What is sacred in a human being is the impersonal in him… Our personality is the part of us which belongs to error and sin. The whole effort of the mystic has always been to become such that there is no part left in his soul to say ‘I’.
Simone Weil, quoted by Zadie smith as cited by Peter Santiago.
We have for some time lived in an age of personality. It is culturally valued above everything else possessed or exhibited by the individual. One’s moral choices, willed decisions, even one’s behavioral history are minimally important in comparison to one’s personality; our media care only for it, cater and serve it, allot fame by its catalytic effects on audiences.
Nothing could be more anathema to the spirit of our confessional, graphomaniacal, self-aggrandizing time than Weil’s opposition to the “I”. “What is sacred in a human being is the impersonal”: not in the age of the ever-personal, when reticence and self-effacement are deplored as dysfunctional.
Let us tearily confess to the viewers -how brave to share our emotions! We’ll speak our “selves”, post by post! And we’ll update our “statuses”: abbreviated, gussied fragments of interior monologue, evidence of the exchange between interior and exterior, the rise of personality and the decline of reflection. Status: the bleeping of a probe deep in space, beyond its range, updating unlistening engineers on its velocity, its energy levels, its functioning camera. Perhaps it can take a photo of itself.

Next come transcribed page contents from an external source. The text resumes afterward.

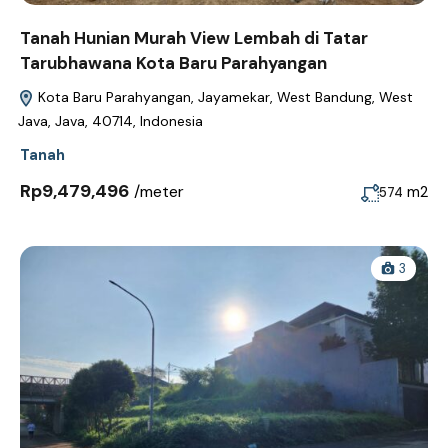
Tanah Hunian Murah View Lembah di Tatar
Tarubhawana Kota Baru Parahyangan
Kota Baru Parahyangan, Jayamekar, West Bandung, West
Java, Java, 40714, Indonesia
Tanah
Rp9,479,496
/meter
m2
574
3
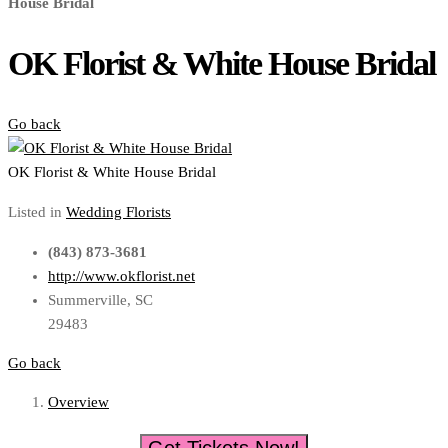
House Bridal
OK Florist & White House Bridal
Go back
OK Florist & White House Bridal
Listed in
Wedding Florists
(843) 873-3681
http://www.okflorist.net
Summerville, SC
29483
Go back
Overview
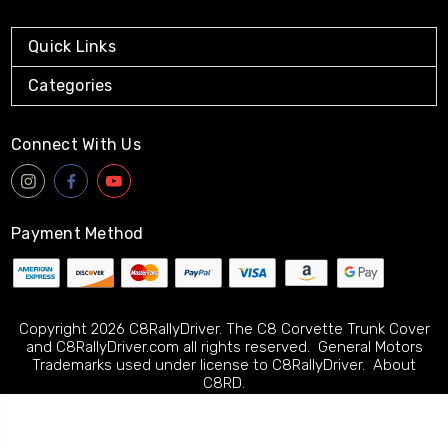
Quick Links
Categories
Connect With Us
Payment Method
Copyright 2026 C8RallyDriver. The C8 Corvette Trunk Cover
and C8RallyDriver.com all rights reserved. General Motors
Trademarks used under license to C8RallyDriver.
About
C8RD.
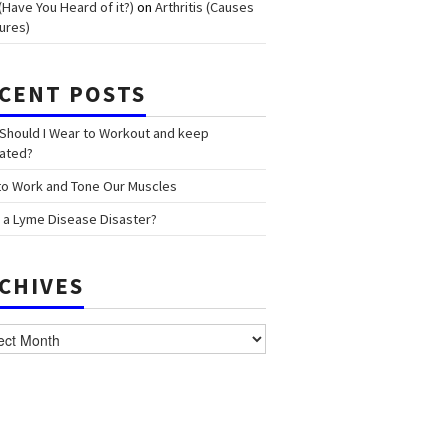
(Have You Heard of it?)
on
Arthritis (Causes
ures)
CENT POSTS
Should I Wear to Workout and keep
ated?
o Work and Tone Our Muscles
 a Lyme Disease Disaster?
CHIVES
ves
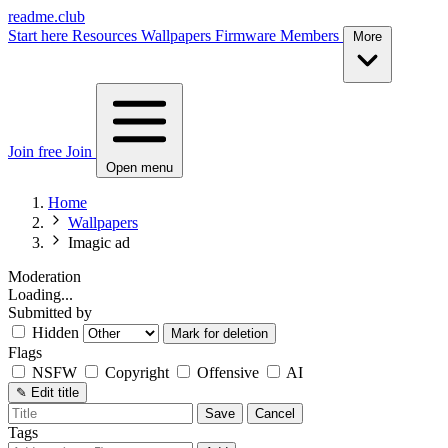
readme.club
Start here
Resources
Wallpapers
Firmware
Members
More
Join free
Join
Open menu
Home
Wallpapers
Imagic ad
Moderation
Loading...
Submitted by
Hidden
Mark for deletion
Flags
NSFW
Copyright
Offensive
AI
✎
Edit title
Save
Cancel
Tags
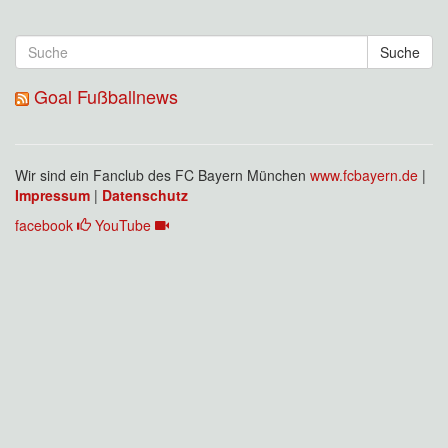
Suche
Goal Fußballnews
Wir sind ein Fanclub des FC Bayern München
www.fcbayern.de
|
Impressum
|
Datenschutz
facebook
YouTube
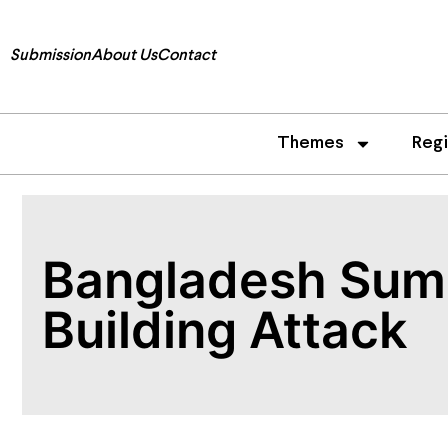
Submission
About Us
Contact
Themes
Reg
Bangladesh Summ
Building Attack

Don’t listen to Weil! Think not of the impersonal but of “the way the camera follows us in slo-mo, the way we look to us all”! Or consider, at any rate, the possibility that our obsession with selfhood is somehow concomitant with the foreclosure of the individual’s avenues of transcendence: hemmed in by the reductive and denied the mythical, what else can one plumb for depth but the self?